= Shirley Chiang =

American microscopist

Shirley Chiang is an American microscopist focused on the high-resolution imaging of surfaces, including the use of scanning tunneling microscopy and low-energy electron microscopy, and known for capturing the first image showing the ring structure of benzene molecules. She is a professor at the University of California, Davis, in the Department of Physics and Astronomy, and editor-in-chief of the MDPI journal Nanomaterials.

==Education and career==
Chiang graduated from Harvard University in 1976, and earned her Ph.D. at the University of California, Berkeley in 1983. She became a researcher for IBM Research in their Almaden Research Center in San Jose, California from 1983 until 1994. It was at IBM, in 1988, that she captured the first image of individual benzene molecules, using a scanning tunneling microscope to view benzene attached in a single-molecule-thick layer to a rhodium crystal.

In 1994, she took her present position at the University of California, Davis.
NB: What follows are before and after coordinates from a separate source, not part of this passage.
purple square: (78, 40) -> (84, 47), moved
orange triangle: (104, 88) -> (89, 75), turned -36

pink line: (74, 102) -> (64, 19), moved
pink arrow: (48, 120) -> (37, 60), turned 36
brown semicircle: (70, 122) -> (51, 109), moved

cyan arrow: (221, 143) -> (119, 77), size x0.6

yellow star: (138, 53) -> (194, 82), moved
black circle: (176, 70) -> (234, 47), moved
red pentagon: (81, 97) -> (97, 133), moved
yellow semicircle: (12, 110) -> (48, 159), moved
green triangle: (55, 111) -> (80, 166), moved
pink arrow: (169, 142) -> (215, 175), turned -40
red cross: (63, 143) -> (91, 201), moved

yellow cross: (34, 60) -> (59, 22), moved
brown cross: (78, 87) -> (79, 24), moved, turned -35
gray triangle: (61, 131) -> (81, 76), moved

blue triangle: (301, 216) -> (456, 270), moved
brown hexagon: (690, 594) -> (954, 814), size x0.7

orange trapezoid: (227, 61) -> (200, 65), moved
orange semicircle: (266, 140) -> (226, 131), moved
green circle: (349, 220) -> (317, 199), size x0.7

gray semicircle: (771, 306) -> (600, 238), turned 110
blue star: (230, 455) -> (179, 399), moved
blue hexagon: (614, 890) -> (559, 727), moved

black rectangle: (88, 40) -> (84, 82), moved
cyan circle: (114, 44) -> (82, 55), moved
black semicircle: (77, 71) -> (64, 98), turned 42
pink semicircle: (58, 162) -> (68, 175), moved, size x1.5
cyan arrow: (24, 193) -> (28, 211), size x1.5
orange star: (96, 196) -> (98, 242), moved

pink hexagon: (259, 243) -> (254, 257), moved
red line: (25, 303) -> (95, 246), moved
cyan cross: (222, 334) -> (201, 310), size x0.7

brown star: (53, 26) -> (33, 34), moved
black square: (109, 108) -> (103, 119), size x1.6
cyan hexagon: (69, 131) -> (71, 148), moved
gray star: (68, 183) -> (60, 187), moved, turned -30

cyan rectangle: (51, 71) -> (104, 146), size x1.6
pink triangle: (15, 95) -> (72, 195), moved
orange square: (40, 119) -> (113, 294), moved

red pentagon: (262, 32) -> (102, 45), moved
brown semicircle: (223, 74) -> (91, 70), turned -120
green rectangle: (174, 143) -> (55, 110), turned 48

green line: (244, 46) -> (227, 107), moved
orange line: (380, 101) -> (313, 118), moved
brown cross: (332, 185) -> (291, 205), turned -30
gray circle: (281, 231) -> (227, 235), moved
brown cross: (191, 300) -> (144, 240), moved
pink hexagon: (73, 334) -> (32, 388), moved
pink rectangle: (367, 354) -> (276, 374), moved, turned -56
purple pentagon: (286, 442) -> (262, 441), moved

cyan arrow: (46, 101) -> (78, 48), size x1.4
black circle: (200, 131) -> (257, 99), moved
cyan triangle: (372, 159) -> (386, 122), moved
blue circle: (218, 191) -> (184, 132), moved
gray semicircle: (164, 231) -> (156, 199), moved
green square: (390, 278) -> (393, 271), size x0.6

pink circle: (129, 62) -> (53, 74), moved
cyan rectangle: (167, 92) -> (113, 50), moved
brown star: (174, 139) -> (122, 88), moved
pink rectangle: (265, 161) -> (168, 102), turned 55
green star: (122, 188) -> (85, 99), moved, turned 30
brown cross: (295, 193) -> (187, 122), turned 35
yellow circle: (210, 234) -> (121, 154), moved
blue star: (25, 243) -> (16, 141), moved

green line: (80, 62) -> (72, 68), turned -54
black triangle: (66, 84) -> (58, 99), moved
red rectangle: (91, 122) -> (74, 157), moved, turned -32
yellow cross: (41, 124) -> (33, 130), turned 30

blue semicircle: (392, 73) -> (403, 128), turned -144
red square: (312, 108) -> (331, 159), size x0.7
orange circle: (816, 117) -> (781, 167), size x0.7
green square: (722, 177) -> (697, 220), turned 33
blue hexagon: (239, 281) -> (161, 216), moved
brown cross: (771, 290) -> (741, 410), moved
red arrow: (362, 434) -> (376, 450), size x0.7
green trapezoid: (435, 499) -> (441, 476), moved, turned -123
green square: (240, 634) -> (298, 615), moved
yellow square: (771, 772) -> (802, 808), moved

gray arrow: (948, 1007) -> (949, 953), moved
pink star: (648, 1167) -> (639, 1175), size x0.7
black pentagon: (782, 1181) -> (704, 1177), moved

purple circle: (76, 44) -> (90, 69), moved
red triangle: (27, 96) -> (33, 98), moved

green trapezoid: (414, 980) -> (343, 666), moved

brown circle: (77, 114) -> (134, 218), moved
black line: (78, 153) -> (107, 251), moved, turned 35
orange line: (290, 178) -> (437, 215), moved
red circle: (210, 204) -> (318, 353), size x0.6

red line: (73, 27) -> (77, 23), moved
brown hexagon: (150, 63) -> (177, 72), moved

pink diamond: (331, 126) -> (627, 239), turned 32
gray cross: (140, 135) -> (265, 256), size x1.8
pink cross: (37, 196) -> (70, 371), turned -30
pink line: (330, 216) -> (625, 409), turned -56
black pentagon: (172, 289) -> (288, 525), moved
She was department chair from 2003 to 2008, and has also served as a faculty assistant to the vice provost for academic affairs.

==Recognition==
Chiang was named a Fellow of the American Physical Society (APS) in 1994, after a nomination from the APS Division of Chemical Physics, "for advances in real space imaging of surface structure by scanning tunneling and force microscopies, especially molecular identification, imaging of metals and alloys, and atomic-scale frictional forces". She became a fellow of the American Vacuum Society in 2006, and a fellow of the American Association for the Advancement of Science in 2008.

She was a 2001 winner of the UC Davis Academic Senate Distinguished Teaching Award.